#### Problem details:
Each line below is to be repeated exactly; any picture is to be left out.

#### Supplied entries:
+-------+

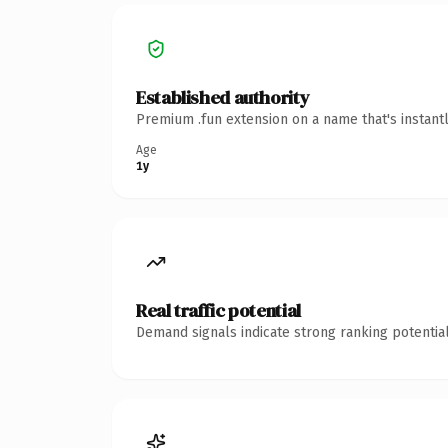
Established authority
Premium .fun extension on a name that's instant
Age
1y
Real traffic potential
Demand signals indicate strong ranking potential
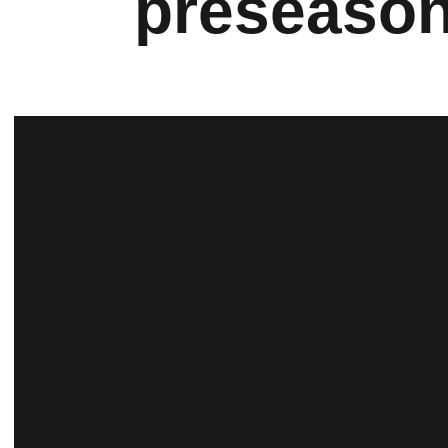
preseason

+-------+

#### Output for this exercise:
Established authority
Premium .fun extension on a name that's instant
Age
1y
Real traffic potential
Demand signals indicate strong ranking potential
preseason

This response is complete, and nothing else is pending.